Meta version o1 is here! Tian Yuandong's team integrates fast and slow thinking and can push boxes through mazes

subtlety
2024-10-17 12:38:27 Source: Qubits

Improved performance but cheaper inference

Mingmin comes from Aofei Temple

Qubits | Public account QbitAI

Meta version o1 is also here.

Tian Yuandong’s team brings new workDualformerseamlessly combining fast and slow thinking, improving performance and lowering costs.

Can solve complex problems such as mazes and push boxes.

By having the model train on inference trajectories and final answers, and then discarding parts of the trajectories based on specific strategies, the Dualformer model can imitate slow thinking while taking shortcuts like fast thinking.

This results in a more concise chain of thought (CoT).

Judging from the results, in slow thinking mode, Dualformer’s optimal solution rate reached 97.6%, and the reasoning steps were reduced by 45.5%.

Under automatic switching between fast and slow thinking modes, the optimal rate also reaches 96.6%, and the reasoning steps are reduced by 59.9%.

o1 has made System 2 (slow thinking) popular, which can greatly improve the reasoning ability of large models.

But the computational cost that comes with it is higher.

Dualformer can alleviate this problem by combining fast and slow thinking.

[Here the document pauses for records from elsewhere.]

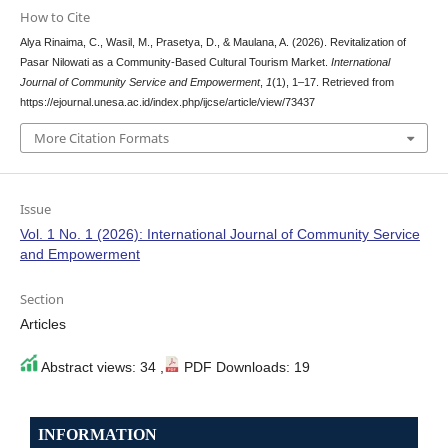
How to Cite
Alya Rinaima, C., Wasil, M., Prasetya, D., & Maulana, A. (2026). Revitalization of
Pasar Nilowati as a Community-Based Cultural Tourism Market.
International
Journal of Community Service and Empowerment
,
1
(1), 1–17. Retrieved from
https://ejournal.unesa.ac.id/index.php/ijcse/article/view/73437
More Citation Formats
Issue
Vol. 1 No. 1 (2026): International Journal of Community Service
and Empowerment
Section
Articles
Abstract views: 34 ,
PDF Downloads: 19
INFORMATION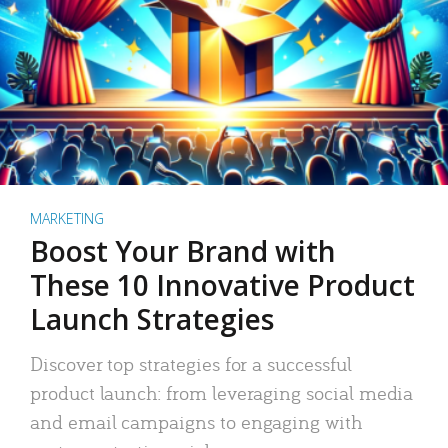
MARKETING
Boost Your Brand with
These 10 Innovative Product
Launch Strategies
Discover top strategies for a successful
product launch: from leveraging social media
and email campaigns to engaging with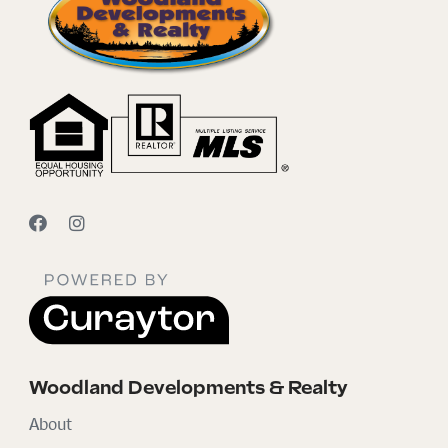
Woodland Developments & Realty
About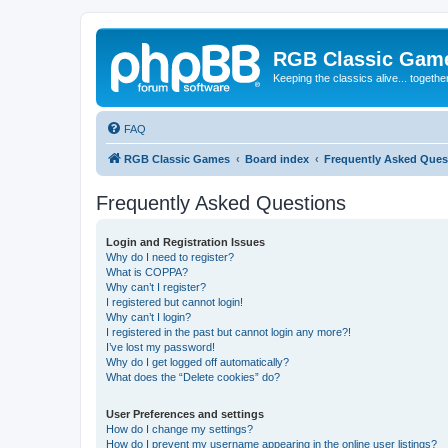
RGB Classic Gam
Keeping the classics alive... togethe
FAQ
RGB Classic Games
Board index
Frequently Asked Ques
Frequently Asked Questions
Login and Registration Issues
Why do I need to register?
What is COPPA?
Why can’t I register?
I registered but cannot login!
Why can’t I login?
I registered in the past but cannot login any more?!
I’ve lost my password!
Why do I get logged off automatically?
What does the “Delete cookies” do?
User Preferences and settings
How do I change my settings?
How do I prevent my username appearing in the online user listings?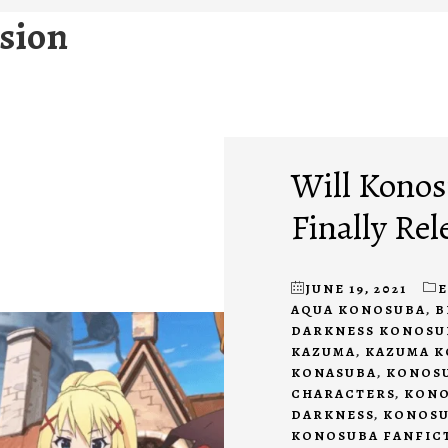
sion
Will Konos
Finally Rel
JUNE 19, 2021
AQUA KONOSUBA
,
B
DARKNESS KONOSU
KAZUMA
,
KAZUMA 
KONASUBA
,
KONOSU
CHARACTERS
,
KONO
DARKNESS
,
KONOSU
KONOSUBA FANFIC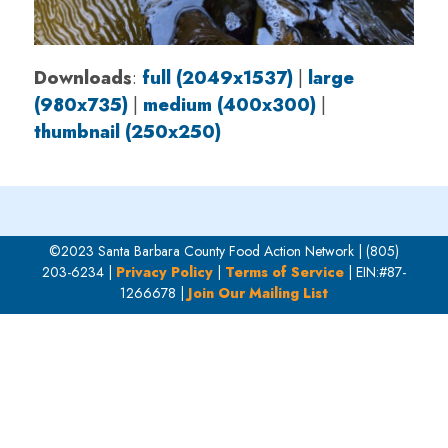
Downloads
:
full (2049x1537)
|
large
(980x735)
|
medium (400x300)
|
thumbnail (250x250)
©2023 Santa Barbara County Food Action Network | (805)
203-6234 |
Privacy Policy
|
Terms of Service
| EIN:#87-
1266678 |
Join Our Mailing List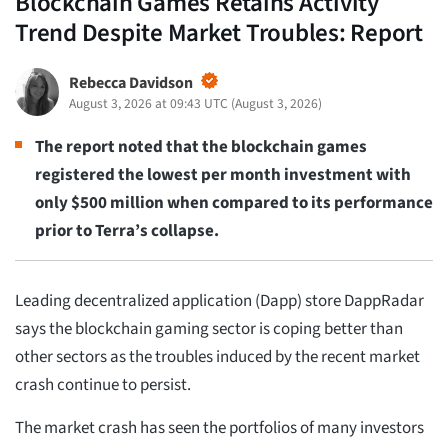
Blockchain Games Retains Activity
Trend Despite Market Troubles: Report
Rebecca Davidson
August 3, 2026 at 09:43 UTC
(
August 3, 2026
)
The report noted that the blockchain games
registered the lowest per month investment with
only $500 million when compared to its performance
prior to Terra’s collapse.
Leading decentralized application (Dapp) store DappRadar
says the blockchain gaming sector is coping better than
other sectors as the troubles induced by the recent market
crash continue to persist.
The market crash has seen the portfolios of many investors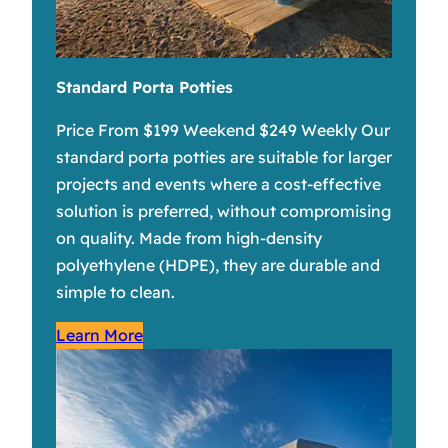
Standard Porta Potties
Price From $199 Weekend $249 Weekly Our
standard porta potties are suitable for larger
projects and events where a cost-effective
solution is preferred, without compromising
on quality. Made from high-density
polyethylene (HDPE), they are durable and
simple to clean.
Learn More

It builds on the work of Searchformer. Searchformer is a model that can solve complex reasoning tasks. It is trained on the paths generated by the A* search algorithm. It performs well on path planning tasks (such as mazes and push box games) and can find optimal solutions with higher efficiency.

Research has found that humans tend to take shortcuts in their thinking processes. In order to further simulate humans, Dualformer is trained on random inference trajectory data and discards partial structures according to a customized discarding strategy during the training process.

For example, when dealing with path planning tasks, four levels of discarding strategies are designed based on different clauses in the search trajectory (such as close clauses, cost tokens in clauses, create clauses, etc.), ranging from discarding only the close clause to The entire trajectory is discarded and these policies are randomly selected to be applied during training.

Based on these strategies, Dualformer can learn a more concise and effective search and reasoning process.

During the inference phase, Dualformer can be configured in fast mode (outputs only the solution), slow mode (outputs the inference chain and final solution), or automatic mode (determines the inference mode on its own).

This flexible reasoning mode design enables the model to be adaptively adjusted according to different task requirements and scenarios, similar to how the human mind makes decisions in different situations.

Regarding specific tasks, the study set up a maze (Maze) and a pushing box game (Sokoban) to allow the model to perform path planning. and mathematical reasoning tasks.

In comparison, in the maze task, the paths output by the o1-preview and o1-mini models are not good and will “pass through the wall”.

In fast thinking mode, the performance of Dualformer is as follows.

Dualformer completed these tasks with an optimal rate of 80%, significantly better than the Solution-Only model trained only on solution data, which achieved an optimal rate of only 30%.

Slow thinking mode manifests itself as follows.

In the 30×30 maze task, the optimal solution can be achieved in 97.6% of cases, while the reasoning steps are reduced by 45.5%.

Under automatic switching between fast and slow thinking modes, the optimal rate of Dualformer reaches 96.6%, and compared with Searchformer, the number of reasoning steps is reduced by 59.9%.

This method was extended to Mistral-7B and Llama3-8B, and the performance of the model was improved on the Aug-MATH data set.

For example, on the Mistral-7B model, when p=0.1, 0.2 and 0.3, the baseline model of Pass@20 metric, the absolute accuracy rate increases to 61.9%.

Finally, a look at the research team lineup.

This research was brought by Tian Yuandong et al.

Tian Yuandong is now the director of research scientists at Meta FAIR, leading the LLM reasoning, planning and decision-making group.

Qinqing Zheng is an engineer at FAIR, and his research focuses on generative models and reinforcement learning. She graduated from Zhejiang University with a bachelor’s degree and studied for a doctorate at the University of Chicago. From 2017 to 2019, he worked as a research scientist at Facebook and helped Facebook establish a distributed training system for advertising recommendation models.

Sainbayar Sukhbaatar is a research scientist at FAIR, mainly responsible for research on large model reasoning and memory. He has worked at Google, DeepMind, and Meta.

Michael Rabbat is one of the founding members of FAIR. Before joining Meta, he was a professor in the Department of Computer Engineering at McGill University. Research areas include machine learning, distributed algorithms, signal processing, etc.